If 175 cases doesn’t sound like much, consider measles’ impact. It isn’t just an itchy rash; it can cause deafness and encephalitis, and miscarriage in pregnant women. Before the measles vaccine was achieved 50 years ago, the disease killed 2.6 million people around the world every year. Its cost to society is huge. A single importation of measles into Arizona in 2008, via an unvaccinated, infected Swiss tourist, caused a 14-person outbreak; compelled the Arizona Department of Health to track down and interview 8,321 people; caused seven Tucson hospitals to furlough staff members for a combined 15,120 work-hours; and forced two hospitals to spend $799,136 to contain the disease.

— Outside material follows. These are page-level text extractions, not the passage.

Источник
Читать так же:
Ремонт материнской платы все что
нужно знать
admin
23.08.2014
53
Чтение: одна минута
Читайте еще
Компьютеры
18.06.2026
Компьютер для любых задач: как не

The story of that outbreak illuminates two important things about measles now. First, importations of the disease are increasing. Look at the trend line in this graphic published yesterday by CDC staff in the journal JAMA Pediatrics. That uptick on the right is entirely due to importations followed by local transmission:
The other important thing to consider is where the importations are coming from. We tend to think of diseases that cross our borders as something that originates in the developing world — but this time, it’s the industrialized world that is partly to blame. Dr. Samuel Katz, co-creator of the measles vaccine, spoke at the CDC’s press briefing yesterday. He said:
We’re not talking about measles being imported from Bangladesh and from India and from the resource-poor countries. Western Europe has had 25,000 cases of measles every year for the last three years… in great part due to vaccine hesitancy.

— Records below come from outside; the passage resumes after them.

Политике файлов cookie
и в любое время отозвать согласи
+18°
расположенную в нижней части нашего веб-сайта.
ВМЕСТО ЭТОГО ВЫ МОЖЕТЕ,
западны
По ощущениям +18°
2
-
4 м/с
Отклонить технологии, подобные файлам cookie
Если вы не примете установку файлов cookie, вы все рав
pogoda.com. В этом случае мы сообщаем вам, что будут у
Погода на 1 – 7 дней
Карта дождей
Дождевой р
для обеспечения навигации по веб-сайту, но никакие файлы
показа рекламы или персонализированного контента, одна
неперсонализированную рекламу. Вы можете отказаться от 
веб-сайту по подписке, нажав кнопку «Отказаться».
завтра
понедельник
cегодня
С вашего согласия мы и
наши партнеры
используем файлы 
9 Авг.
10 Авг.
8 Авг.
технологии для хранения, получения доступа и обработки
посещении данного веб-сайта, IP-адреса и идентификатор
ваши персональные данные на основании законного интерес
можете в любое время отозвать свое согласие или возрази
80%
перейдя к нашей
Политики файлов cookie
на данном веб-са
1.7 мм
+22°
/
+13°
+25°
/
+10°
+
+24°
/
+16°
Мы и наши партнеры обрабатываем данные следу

An editorial in JAMA Pediatrics underlined the vulnerability:
The greatest threat to the US vaccination program may now come from parents’ hesitancy to vaccinate their children. Although this so-called vaccine hesitancy has not become as widespread in the United States as it appears to have become in Europe, it is increasing. Many measles outbreaks can be traced to people refusing to be vaccinated … Even greater risk may come from parents who delay vaccinations rather than refusing them outright because a delayed vaccination may add more person-years of susceptibility than that due to refusing vaccination.

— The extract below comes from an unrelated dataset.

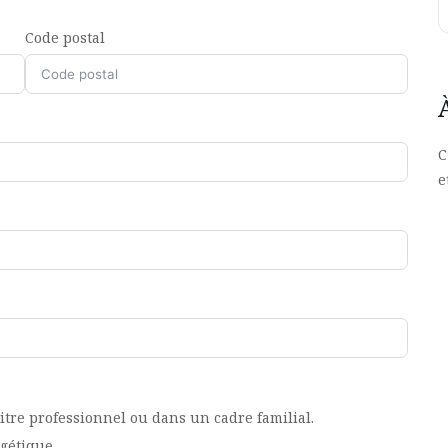
Code postal
C
e
titre professionnel ou dans un cadre familial.
gétique.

I wasn’t at the CDC’s briefing yesterday — I’m traveling, and listened in — but I imagine that being in the room must have been quite poignant. The measles vaccine is one of the triumphs of public health; Katz and his co-creators are believed to have saved the lives of 30 million children. Over 50 years, measles has been chased entirely out of the Western Hemisphere. Yet keeping it from becoming re-established, and eliminating it from the rest of the world, requires increasing vaccination at a time when so many are turning away. As Katz said yesterday — and perhaps it was my imagination, or a bad connection, but I thought I heard a touch of wistfulness:
It’s really nice to be worrying about 175 cases of measles. It’s a mark of progress. But it also shows how much further we have to go.